* _ASSIGNED TASK_:
Present the data once more in exactly its original form.

┌──

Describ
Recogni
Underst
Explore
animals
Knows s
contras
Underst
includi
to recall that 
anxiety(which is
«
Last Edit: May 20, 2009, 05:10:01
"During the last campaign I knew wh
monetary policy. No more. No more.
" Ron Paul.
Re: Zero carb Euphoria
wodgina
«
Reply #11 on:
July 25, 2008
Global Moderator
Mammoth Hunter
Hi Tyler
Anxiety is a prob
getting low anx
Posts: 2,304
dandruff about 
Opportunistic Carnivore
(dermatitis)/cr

└──

* _RESULT OF THE EXERCISE_:
Describ
Recogni
Underst
Explore
animals
Knows s
contras
Underst
includi
to recall that 
anxiety(which is
«
Last Edit: May 20, 2009, 05:10:01
"During the last campaign I knew wh
monetary policy. No more. No more.
" Ron Paul.
Re: Zero carb Euphoria
wodgina
«
Reply #11 on:
July 25, 2008
Global Moderator
Mammoth Hunter
Hi Tyler
Anxiety is a prob
getting low anx
Posts: 2,304
dandruff about 
Opportunistic Carnivore
(dermatitis)/cr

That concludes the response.